Stored data entries
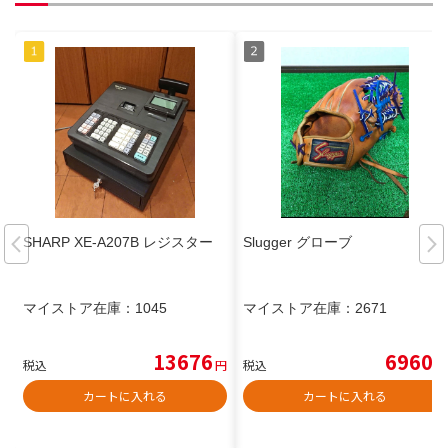
SHARP XE-A207B レジスター
Slugger グローブ
マイストア在庫：
1045
マイストア在庫：
2671
13676
6960
税込
円
税込
円
カートに入れる
カートに入れる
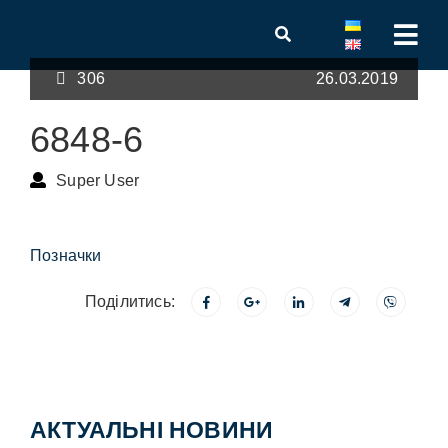
306
26.03.2019
6848-6
Super User
Позначки
Поділитись:
АКТУАЛЬНІ НОВИНИ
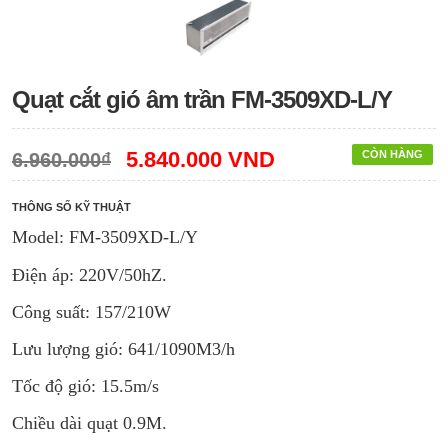
Quạt cắt gió âm trần FM-3509XD-L/Y
5.840.000 VND
CÒN HÀNG
6.960.000₫
THÔNG SỐ KỸ THUẬT
Model: FM-3509XD-L/Y
Điện áp: 220V/50hZ.
Công suất: 157/210W
Lưu lượng gió: 641/1090M3/h
Tốc độ gió: 15.5m/s
Chiều dài quạt 0.9M.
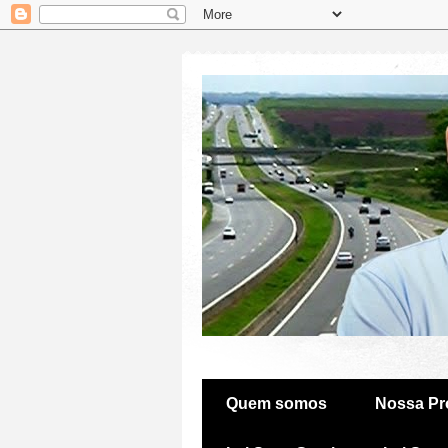
Quem somos
Nossa Pr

About this exercise:
Send back every record exactly as it stands, except the pictures.

Solution for this problem:
SHARP XE-A207B レジスター
Slugger グローブ
マイストア在庫：
1045
マイストア在庫：
2671
13676
6960
税込
円
税込
円
カートに入れる
カートに入れる
306
26.03.2019
6848-6
Super User
Позначки
Поділитись:
АКТУАЛЬНІ НОВИНИ
Quạt cắt gió âm trần FM-3509XD-L/Y
5.840.000 VND
CÒN HÀNG
6.960.000₫
THÔNG SỐ KỸ THUẬT
Model: FM-3509XD-L/Y
Điện áp: 220V/50hZ.
Công suất: 157/210W
Lưu lượng gió: 641/1090M3/h
Tốc độ gió: 15.5m/s
Chiều dài quạt 0.9M.
Quem somos
Nossa Pr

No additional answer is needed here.